Platforms to Practice
Online judges that auto-grade your code against hidden tests, so you build pattern recognition and verified correctness instead of guessing whether a solution works.
Why it matters
Reading about two-pointers or dynamic-programming does not transfer to recall under a 45-minute interview clock; deliberate, graded reps do. A judge removes the two excuses that kill self-study — “I think this is right” and “I’ll handle edge cases later” — by running your code against adversarial inputs (empty, max-size, overflow, duplicates) and timing it. The goal is not puzzle count but a small, well-chosen rotation drilled until the underlying pattern is automatic.
How it works
Pick a platform by what you are training for, then drill a curated list rather than browsing randomly:
| Platform | Best for | Grading | Free tier |
|---|---|---|---|
| leetcode | Interview DS&A patterns | Hidden tests + runtime/mem percentile | Large; some “premium” locked |
| edabit | Syntax fluency, beginners | Visible unit tests | Fully free |
| HackerRank | Role/skill certs, screens | Hidden tests | Free |
| Codeforces | Competitive, contests + rating | Full system tests post-contest | Free |
| Project Euler | Math-heavy number-theory-basics | Single numeric answer | Free |
- Match difficulty to a ladder, not ego. Spend most reps one notch below your ceiling so you finish and reinforce; reserve hard problems for stretch sessions.

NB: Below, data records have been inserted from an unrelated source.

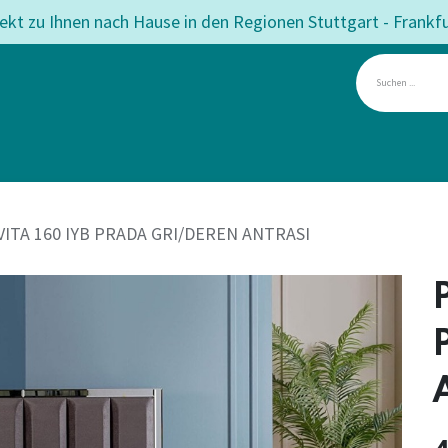
rekt zu Ihnen nach Hause in den Regionen Stuttgart - Frankf
mmer
Esszimmer
Matratzen
Betten
Teppiche
Angeb
ITA 160 IYB PRADA GRI/DEREN ANTRASI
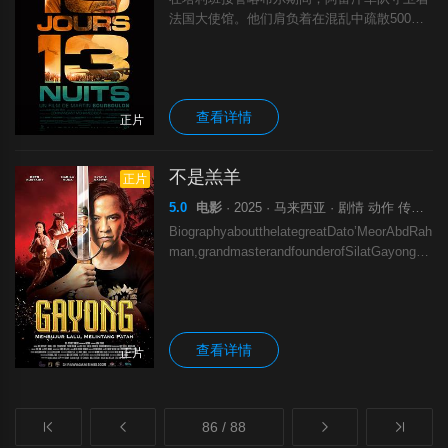
法国大使馆。他们肩负着在混乱中疏散500人
至机场的任务，在试图绝望逃离这座正在沦陷
的城市时，面临着巨大的风险。
查看详情
正片
不是羔羊
正片
5.0
电影
· 2025 · 马来西亚 · 剧情 动作 传记 战争
BiographyaboutthelategreatDato’MeorAbdRah
man,grandmasterandfounderofSilatGayongM
alaysia.
查看详情
正片
86 / 88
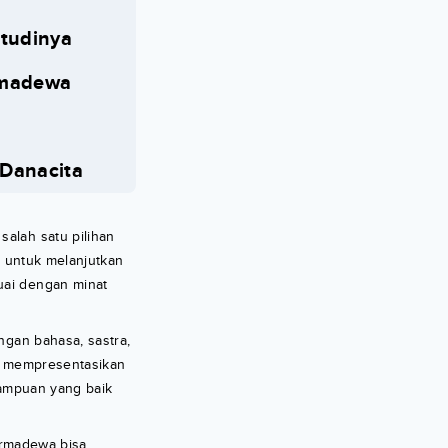
Studinya
armadewa
Danacita
salah satu pilihan
t untuk melanjutkan
uai dengan minat
ngan bahasa, sastra,
an mempresentasikan
mampuan yang baik
Warmadewa bisa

- Use editorials deliberately. Time-box (e.g. 30 min); if stuck, read only the idea, close it, and re-implement from a blank file.
- Track the pattern, not the problem. Tag each solved item by technique (sliding-window, merge-intervals, backtracking) so review surfaces gaps.
Example
A 6-week interview ramp using a judge’s topic filter, ~5 problems/day:
Wk1-2 arrays/strings: two-pointers, sliding-window, prefix sums
Wk3 hashing + stacks/queues; start trees (BFS/DFS)
Wk4 graphs: topo-sort, union-find, shortest-path
Wk5 DP 1D->2D; backtracking
Wk6 mixed mock sets, timed, no editorialRe-solve every problem you needed a hint on after 7 days; if you still stall, it is a true gap, not a memory lapse.
Pitfalls
- Grinding count over patterns. 500 random solves teach less than 150 grouped by technique with spaced review.
- Memorizing solutions passes the judge but fails a follow-up question; always re-implement cold.
- Ignoring the complexity readout. A green check at the wrong asymptotic-notation still fails real interviews — read the runtime/percentile.
- Platform mismatch. Codeforces speed-rating habits do not map cleanly to the design-heavy questions some companies ask.